ABD Başkanı Donald Trump’ın İsrail’in başkentini Kudüs olarak tanımasının ardından Gazze sınırına yürüyen ve kararı protesto eden 62 Filistinli, işgalci İsrail güçleri tarafından katledilmişti.
Tayyip Erdoğan, miting meydanında yaptığı konuşmasında “İsrail’i kınamaktan başka bir şey yapmıyoruz, yapamıyoruz” ifadelerini kullandı. Sözlerinin devamında “Şayet tüm dünya, tüm Müslümanlar bir olup bu zulmün karşısına dikilirse, inanın bana sırtını dayadığı lobilerin desteği tek başına İsrail’in pervasızlıklarını sürdürmesine yeterli olmaz” diyen Erdoğan’ın konuşmasında öne çıkanlar ise şöyle:
Bugün İstanbul, Yenikapı yine müstesna bir gün yaşıyor. Yüreği Kudüs için yanan yüz milyonları temsil eden tüm kardeşlerimi selamlıyorum.
Kudüs sadece bir şehir değildir, bir sembol, bir intihardır. Kudüs kıbledir. İlk kıblemizi koruyamazsak, son kıblemizin geleceğine güvenle bakamayız. İslam dünyası Kudüs imtihanında sınıfta kalmıştır. Sadece İslam dünyası değil, tüm insanlık da Kudüs imtihanında sınıfta kalmıştır.
Osmanlı Devleti, 4 asır boyunca Kudüs’ü barış ve esenlik içinde yönetmişti. 1. Dünya Savaşı sonrasında Osmanlı şehri terk etmek zorunda kaldı. O günden beri Kudüs gün yüzü görmedi. BM’nin 1947’deki kararına göre Kudüs, özel statülü bir şehir olacaktı. Bu karar Filistin’in işgalinden başka bir sonuç doğurmadı. 1967’de Kudüs’ün işgaline sessiz kalan BM, İsrail’in gerçekleştirdiği haksız, hukuksuz tüm eylemleri sadece seyrederek buna ortak olmuştur. Ne için dünya 5’ten büyüktür diyorum anlıyor musunuz?
Amerika’nın attığı adıma karşı etkili bir tavır koymayan BM, zaten yıpranmış olan meşruiyet zeminine bir darbe vurdu.
Bunlar siyonist. Bir siyonizm mücadelesiyle karşı karşıyayız. Asıl mücadele siyonistlerle. Onların Müslümanlara olan düşmanlığı affedilir gibi değil.
Mescid-i Aksa giderek sıklaşan bir şekilde radikal siyonistlerin çizmeleriyle kirletiliyor.
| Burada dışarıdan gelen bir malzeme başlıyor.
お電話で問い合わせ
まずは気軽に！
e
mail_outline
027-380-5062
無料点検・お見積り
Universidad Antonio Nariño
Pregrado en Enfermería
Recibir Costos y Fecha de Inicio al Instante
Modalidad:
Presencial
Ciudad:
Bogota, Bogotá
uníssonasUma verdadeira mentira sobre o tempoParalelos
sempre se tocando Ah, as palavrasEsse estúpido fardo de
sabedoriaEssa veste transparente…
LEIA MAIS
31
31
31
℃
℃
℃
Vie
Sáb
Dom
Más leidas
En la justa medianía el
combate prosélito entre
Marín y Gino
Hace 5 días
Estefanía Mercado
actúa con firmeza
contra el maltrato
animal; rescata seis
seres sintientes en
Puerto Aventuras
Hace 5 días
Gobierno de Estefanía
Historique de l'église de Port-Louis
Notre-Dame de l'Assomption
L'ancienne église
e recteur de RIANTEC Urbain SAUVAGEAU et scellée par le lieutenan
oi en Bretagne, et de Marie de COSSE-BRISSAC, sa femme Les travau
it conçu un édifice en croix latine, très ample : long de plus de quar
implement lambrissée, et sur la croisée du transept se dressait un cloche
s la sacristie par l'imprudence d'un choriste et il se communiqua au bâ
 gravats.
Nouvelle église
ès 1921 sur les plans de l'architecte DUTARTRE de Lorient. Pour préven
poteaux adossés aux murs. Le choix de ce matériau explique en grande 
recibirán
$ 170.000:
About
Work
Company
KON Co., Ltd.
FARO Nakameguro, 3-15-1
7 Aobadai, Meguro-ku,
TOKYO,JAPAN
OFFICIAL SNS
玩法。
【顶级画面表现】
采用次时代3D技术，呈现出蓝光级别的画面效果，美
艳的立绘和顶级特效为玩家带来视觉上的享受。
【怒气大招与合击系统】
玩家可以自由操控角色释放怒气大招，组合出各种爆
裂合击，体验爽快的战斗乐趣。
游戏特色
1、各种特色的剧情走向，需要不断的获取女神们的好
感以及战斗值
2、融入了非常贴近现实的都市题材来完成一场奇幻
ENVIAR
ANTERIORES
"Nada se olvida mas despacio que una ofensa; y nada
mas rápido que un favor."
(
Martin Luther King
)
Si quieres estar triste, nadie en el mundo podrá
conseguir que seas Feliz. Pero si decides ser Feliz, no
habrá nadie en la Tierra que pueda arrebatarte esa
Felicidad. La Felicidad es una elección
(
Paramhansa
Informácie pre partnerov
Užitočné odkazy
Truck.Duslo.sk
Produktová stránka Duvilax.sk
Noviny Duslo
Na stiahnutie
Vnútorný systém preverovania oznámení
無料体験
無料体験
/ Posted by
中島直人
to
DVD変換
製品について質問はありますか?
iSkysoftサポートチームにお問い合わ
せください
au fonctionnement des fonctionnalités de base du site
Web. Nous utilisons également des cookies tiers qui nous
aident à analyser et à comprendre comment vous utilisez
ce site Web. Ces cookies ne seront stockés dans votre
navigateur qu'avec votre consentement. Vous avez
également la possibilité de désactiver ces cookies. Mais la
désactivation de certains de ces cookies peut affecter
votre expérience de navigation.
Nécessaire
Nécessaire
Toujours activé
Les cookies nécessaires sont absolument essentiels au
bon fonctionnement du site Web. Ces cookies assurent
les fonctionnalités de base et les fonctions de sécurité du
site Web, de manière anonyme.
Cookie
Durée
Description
Hz. Ömer, Kudüs’ü neredeyse kimsenin burnunu bile kanatmadan fethetmişti. Asırlar sonra, Kudüs’e yürümek için yüzlerce insanı toplayan Haçlılar, 600 bin kişi olarak girdikleri Anadolu’dan tüm vahşetlerine rağmen 100 bin kişi olarak çıktılar.
Biz Müslümanlar kınamakta başka bir şey yapmıyoruz, yapamıyoruz. Bizim için Çanakkale neyse, Kudüs’te odur.
İsrail’in uyguladığı devlet terörünün durdurulmadığı takdirde dünya hızla kimsenin kendini güvende hissedemeyeceği bir noktaya gidecektir. Bu yüzden BM’nin ve tek tek devletlerin İsrail’e karşı bir duruş koyma zamanı gelmiştir. Holokost mağduru bir halkın kendi devletlerinin bir başka halka karşı işlediği insanlık suçlarına rıza göstermeyeceğini umuyorum.
Ne yapacağız? Türkiye hem diplomatik kanalları çalıştırarak hem de somut adımlarla duruşunu göstermiş bir ülkedir. İsrail’in en çok hedef aldığı ülkenin Türkiye, kişinin de şahsım olması tesadüf değildir. Oradaki şahıs beni hedef alıyorsa doğru yoldayım.
Biz bir şeye inanıyoruz: La galibe illallah. Galip olan yalnızca Allah’tır. İstediğin kadar nükleer silahın olsun, aslolan Rabbimin silahıdır. Onlar hangi tuzakları kurarsa kursun en büyük tuzak Allah’ın tuzağıdır. İsrail’i bu yanlış adımlarından çevirene, akıtılan kanların hesabını sorana kadar mücadelemiz sürecektir.